TEC (Theory) Seminar: Michael Grubb, Boston College
Speaker
Michael Grubb, Boston College
Title
"The Illusion of Competition"
Abstract
In markets where consumers must search sequentially for prices, whether a firm sells its product under one brand name or two distinct brands is consequential for market outcomes. If each firm sells a single brand then any consumer who receives multiple price quotes places firms in competition with each other. However, a two-brand firm can exhaust the search capacity of a consumer who searches for exactly two price quotes, making them "captive" to that firm. Moreover, if consumers are under an "illusion of competition" in which they believe all brands to be independent competitors, then capture is more likely because consumers do not direct their searches to independent firms.

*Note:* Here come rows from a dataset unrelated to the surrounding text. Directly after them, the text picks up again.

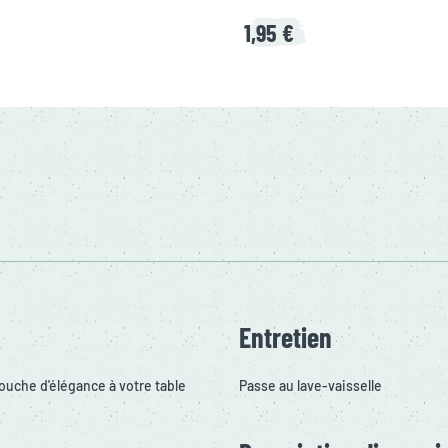
1,95 €
Entretien
touche d'élégance à votre table
Passe au lave-vaisselle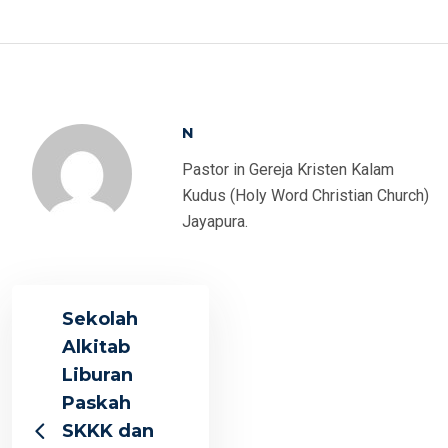
N
Pastor in Gereja Kristen Kalam
Kudus (Holy Word Christian Church)
Jayapura.
Sekolah
Alkitab
Liburan
Paskah
SKKK dan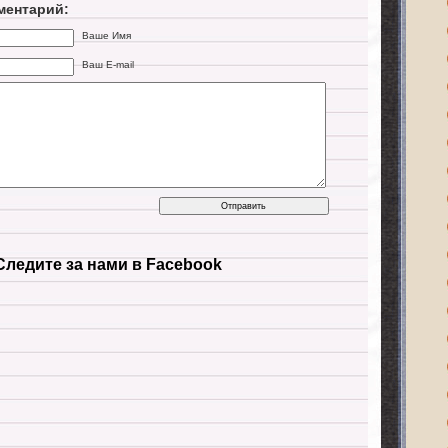
ментарий:
Ваше Имя
Ваш E-mail
Следите за нами в Facebook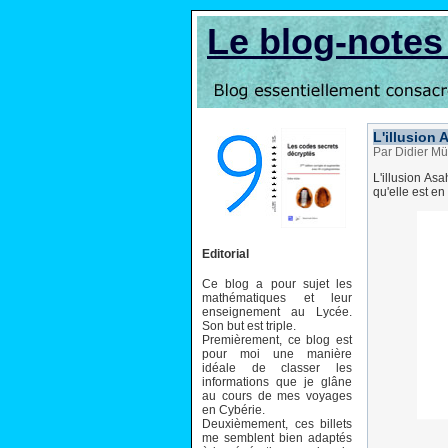
Le blog-note
L'illusion 
Par Didier Mü
L'illusion Asa
qu'elle est en
Editorial
Ce blog a pour sujet les
mathématiques et leur
enseignement au Lycée.
Son but est triple.
Premièrement, ce blog est
pour moi une manière
idéale de classer les
informations que je glâne
au cours de mes voyages
en Cybérie.
Deuxièmement, ces billets
me semblent bien adaptés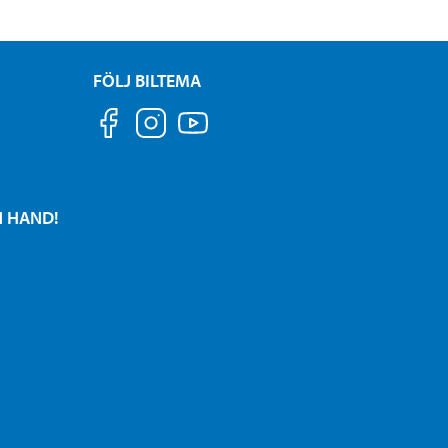
FÖLJ BILTEMA
N HAND!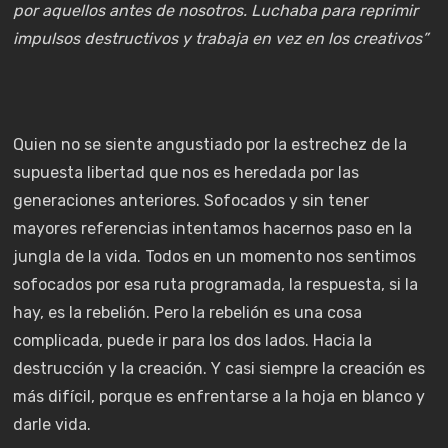
por aquellos antes de nosotros. Luchaba para reprimir
impulsos destructivos y trabaja en vez en los creativos”
Quien no se siente angustiado por la estrechez de la
supuesta libertad que nos es heredada por las
generaciones anteriores. Sofocados y sin tener
mayores referencias intentamos hacernos paso en la
jungla de la vida. Todos en un momento nos sentimos
sofocados por esa ruta programada, la respuesta, si la
hay, es la rebelión. Pero la rebelión es una cosa
complicada, puede ir para los dos lados. Hacia la
destrucción y la creación. Y casi siempre la creación es
más difícil, porque es enfrentarse a la hoja en blanco y
darle vida.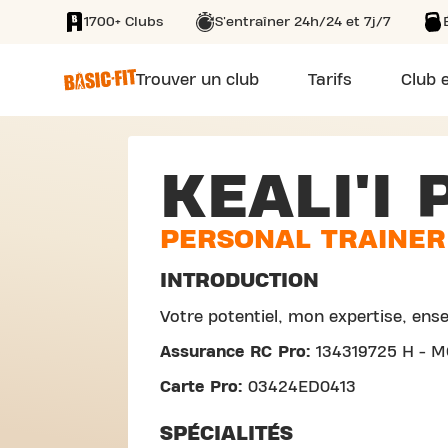
1700+ Clubs
S'entraîner 24h/24 et 7j/7
SKIP TO MAIN CONTENT
Trouver un club
Tarifs
Club e
KEALI'I 
PERSONAL TRAINER
INTRODUCTION
Votre potentiel, mon expertise, ense
Assurance RC Pro:
134319725 H - M
Carte Pro:
03424ED0413
SPÉCIALITÉS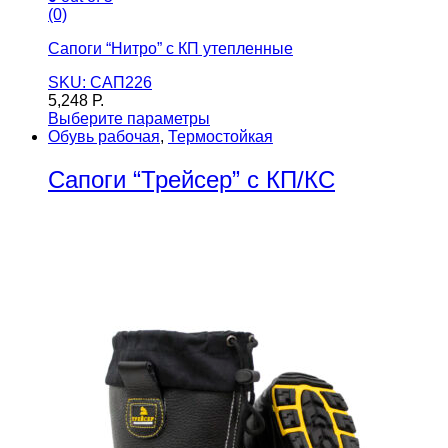
(0)
Сапоги “Нитро” с КП утепленные
SKU: САП226
5,248
Р.
Выберите параметры
Обувь рабочая
,
Термостойкая
Сапоги “Трейсер” с КП/КС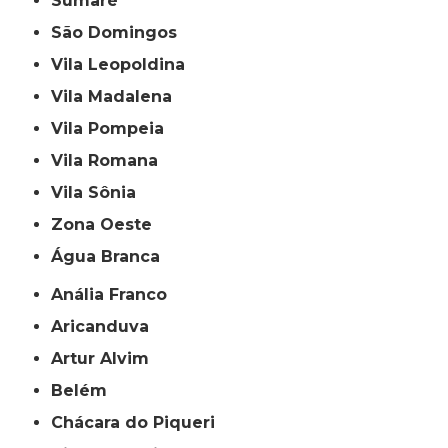
Sumaré
São Domingos
Vila Leopoldina
Vila Madalena
Vila Pompeia
Vila Romana
Vila Sônia
Zona Oeste
Água Branca
Anália Franco
Aricanduva
Artur Alvim
Belém
Chácara do Piqueri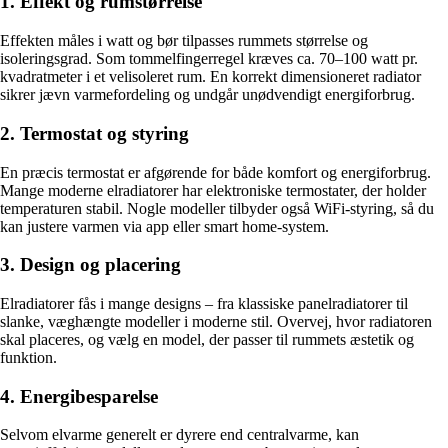
1. Effekt og rumstørrelse
Effekten måles i watt og bør tilpasses rummets størrelse og
isoleringsgrad. Som tommelfingerregel kræves ca. 70–100 watt pr.
kvadratmeter i et velisoleret rum. En korrekt dimensioneret radiator
sikrer jævn varmefordeling og undgår unødvendigt energiforbrug.
2. Termostat og styring
En præcis termostat er afgørende for både komfort og energiforbrug.
Mange moderne elradiatorer har elektroniske termostater, der holder
temperaturen stabil. Nogle modeller tilbyder også WiFi-styring, så du
kan justere varmen via app eller smart home-system.
3. Design og placering
Elradiatorer fås i mange designs – fra klassiske panelradiatorer til
slanke, væghængte modeller i moderne stil. Overvej, hvor radiatoren
skal placeres, og vælg en model, der passer til rummets æstetik og
funktion.
4. Energibesparelse
Selvom elvarme generelt er dyrere end centralvarme, kan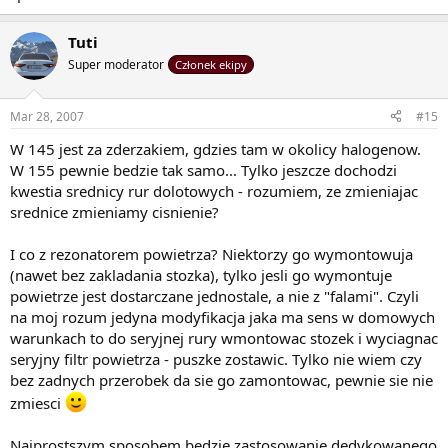
Tuti
Super moderator
Członek ekipy
Mar 28, 2007
#15
W 145 jest za zderzakiem, gdzies tam w okolicy halogenow.
W 155 pewnie bedzie tak samo... Tylko jeszcze dochodzi
kwestia srednicy rur dolotowych - rozumiem, ze zmieniajac
srednice zmieniamy cisnienie?
I co z rezonatorem powietrza? Niektorzy go wymontowuja
(nawet bez zakladania stozka), tylko jesli go wymontuje
powietrze jest dostarczane jednostale, a nie z "falami". Czyli
na moj rozum jedyna modyfikacja jaka ma sens w domowych
warunkach to do seryjnej rury wmontowac stozek i wyciagnac
seryjny filtr powietrza - puszke zostawic. Tylko nie wiem czy
bez zadnych przerobek da sie go zamontowac, pewnie sie nie
zmiesci
Najprostszym sposobem bedzie zastosowanie dedykowanego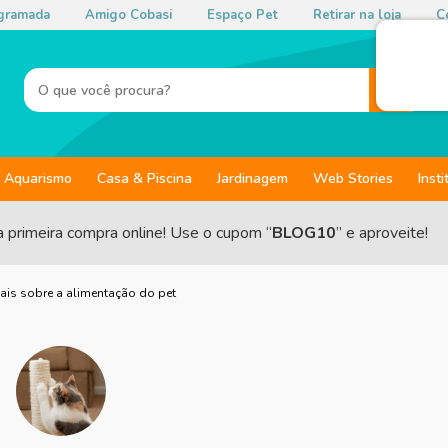
gramada
Amigo Cobasi
Espaço Pet
Retirar na loja
Co
Aquarismo
Casa & Piscina
Jardinagem
Web Stories
Insti
a primeira compra online! Use o cupom “
BLOG10
” e aproveite!
ais sobre a alimentação do pet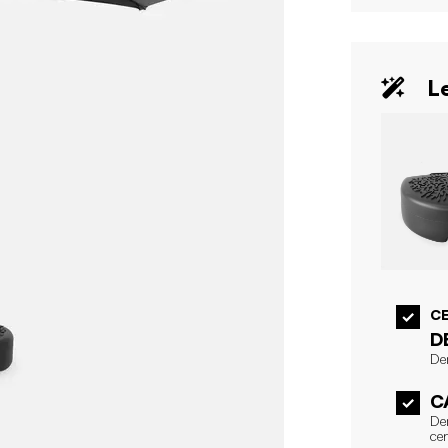
Le
CE
D
De
C
De
cen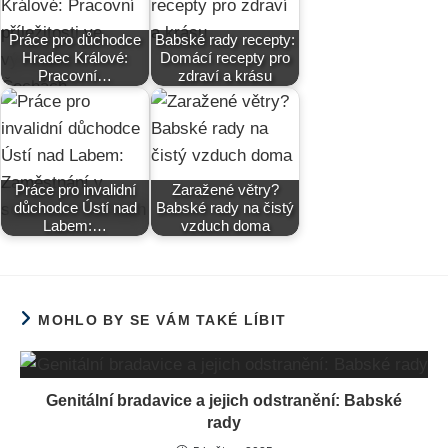
Práce pro důchodce
Babské rady recepty:
Hradec Králové:
Domácí recepty pro
Pracovní…
zdraví a krásu
Práce pro invalidní
Zaražené větry?
důchodce Ústí nad
Babské rady na čistý
Labem:…
vzduch doma
MOHLO BY SE VÁM TAKÉ LÍBIT
Genitální bradavice a jejich odstranění: Babské
rady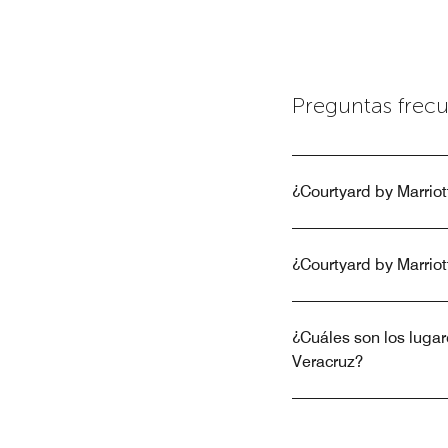
Preguntas frec
¿Courtyard by Marriot
¿Courtyard by Marriot
¿Cuáles son los lugar
Veracruz?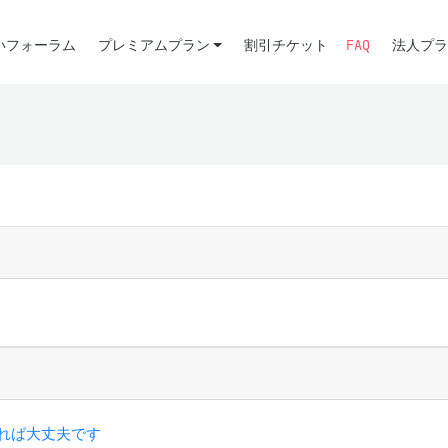
いフォーラム
プレミアムプラン
割引チケット
FAQ
法人プラ
あれば大丈夫です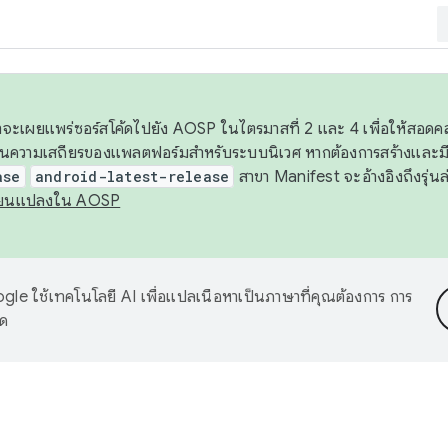
 เราจะเผยแพร่ซอร์สโค้ดไปยัง AOSP ในไตรมาสที่ 2 และ 4 เพื่อให้สอ
ันความเสถียรของแพลตฟอร์มสำหรับระบบนิเวศ หากต้องการสร้างและมี
ase
android-latest-release
สาขา Manifest จะอ้างอิงถึงรุ่นล
ี่ยนแปลงใน AOSP
le ใช้เทคโนโลยี AI เพื่อแปลเนื้อหาเป็นภาษาที่คุณต้องการ การ
าด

Moreover, a two-brand firm can lower consumers' estimates of price dispersion, discouraging them from searching further, by setting identical prices. We extend canonical search models to show that multi-brand firms can raise equilibrium prices by both mechanisms. As a result, breaking the illusion of competition by advertising brand ownership may lower prices. Alternatively, requiring two merging firms to consolidate their brands rather than operate them separately or curtailing brand proliferation by limiting the visibility of such duplicate brands on online platforms can intensify price competition and benefit consumers. In some cases, however, such policies may be counterproductive.